··· Task input ···

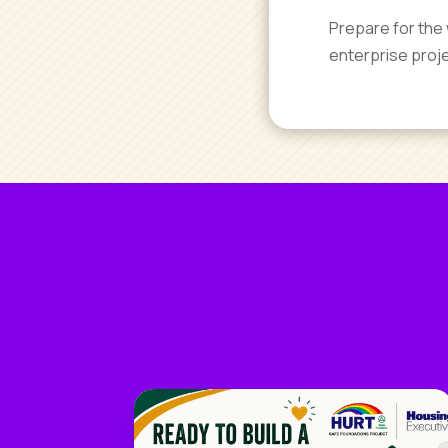
Prepare for the 
enterprise proj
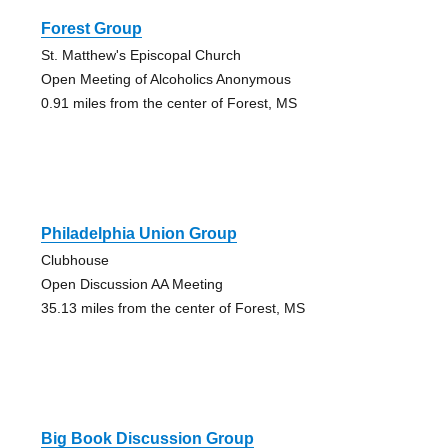
Forest Group
St. Matthew's Episcopal Church
Open Meeting of Alcoholics Anonymous
0.91 miles from the center of Forest, MS
Philadelphia Union Group
Clubhouse
Open Discussion AA Meeting
35.13 miles from the center of Forest, MS
Big Book Discussion Group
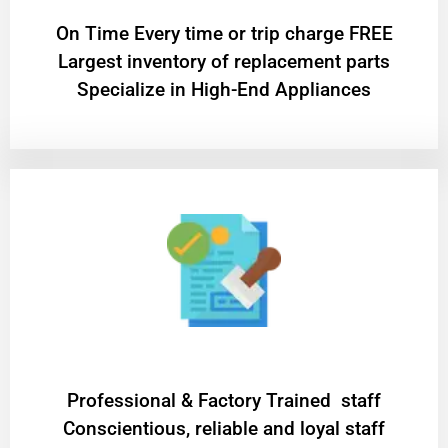
On Time Every time or trip charge FREE
Largest inventory of replacement parts
Specialize in High-End Appliances
Professional & Factory Trained staff
Conscientious, reliable and loyal staff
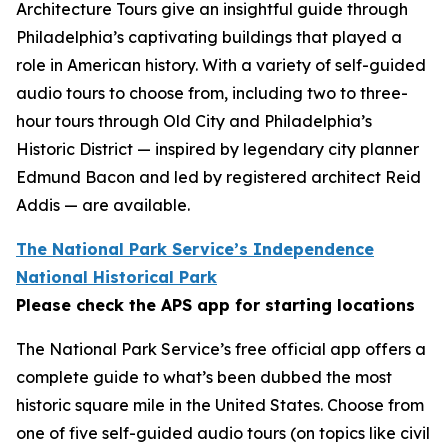
Architecture Tours give an insightful guide through
Philadelphia’s captivating buildings that played a
role in American history. With a variety of self-guided
audio tours to choose from, including two to three-
hour tours through Old City and Philadelphia’s
Historic District — inspired by legendary city planner
Edmund Bacon and led by registered architect Reid
Addis — are available.
The National Park Service’s Independence
National Historical Park
Please check the APS app for starting locations
The National Park Service’s free official app offers a
complete guide to what’s been dubbed the most
historic square mile in the United States. Choose from
one of five self-guided audio tours (on topics like civil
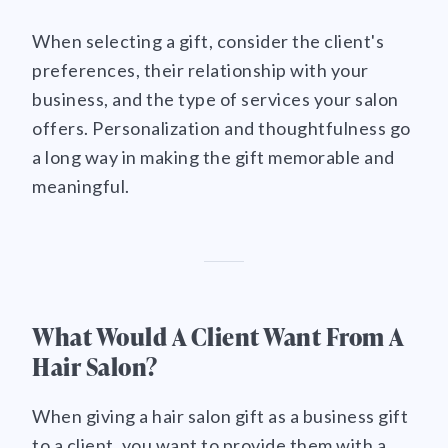
When selecting a gift, consider the client's
preferences, their relationship with your
business, and the type of services your salon
offers. Personalization and thoughtfulness go
a long way in making the gift memorable and
meaningful.
What Would A Client Want From A
Hair Salon?
When giving a hair salon gift as a business gift
to a client, you want to provide them with a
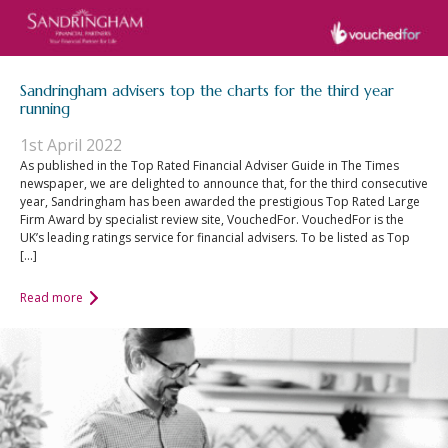
Sandringham advisers top the charts for the third year
running
1st April 2022
As published in the Top Rated Financial Adviser Guide in The Times
newspaper, we are delighted to announce that, for the third consecutive
year, Sandringham has been awarded the prestigious Top Rated Large
Firm Award by specialist review site, VouchedFor. VouchedFor is the
UK’s leading ratings service for financial advisers. To be listed as Top
[…]
Read more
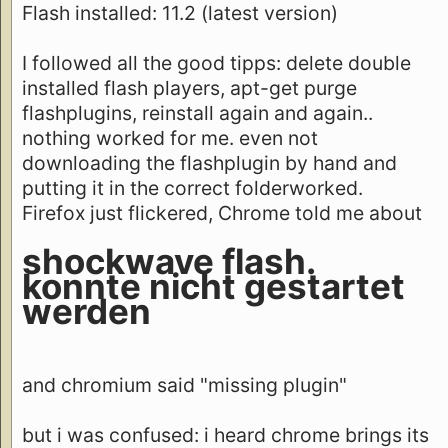
Flash installed: 11.2 (latest version)
I followed all the good tipps: delete double
installed flash players, apt-get purge
flashplugins, reinstall again and again..
nothing worked for me. even not
downloading the flashplugin by hand and
putting it in the correct folderworked.
Firefox just flickered, Chrome told me about
shockwave flash.
konnte nicht gestartet
werden
and chromium said "missing plugin"
but i was confused: i heard chrome brings its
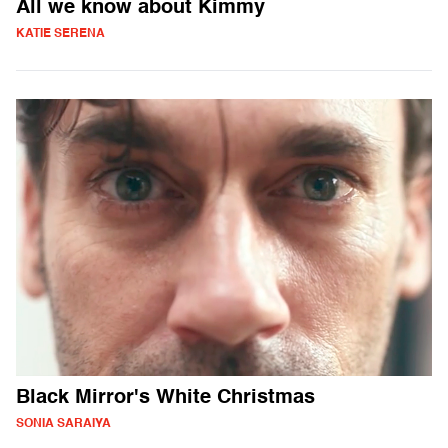
All we know about Kimmy
KATIE SERENA
Black Mirror's White Christmas
SONIA SARAIYA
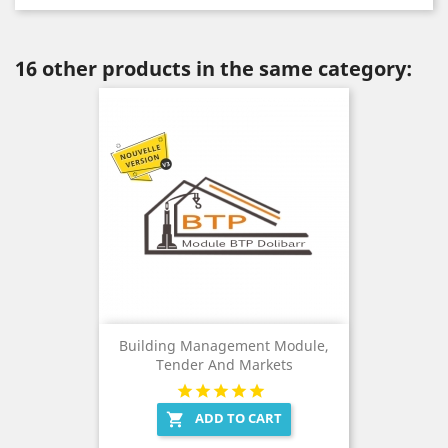
16 other products in the same category:
Building Management Module,
Tender And Markets
ADD TO CART

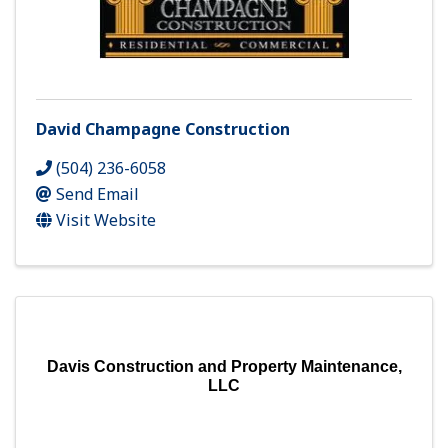
David Champagne Construction
(504) 236-6058
Send Email
Visit Website
Davis Construction and Property Maintenance,
LLC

···

# How to complete this task
Pick out, from the lines above, every one that contains the string "Philadelphia".

# Exercise result
Philadelphia Union Group
Philadelphia’s captivating buildings that played a
hour tours through Old City and Philadelphia’s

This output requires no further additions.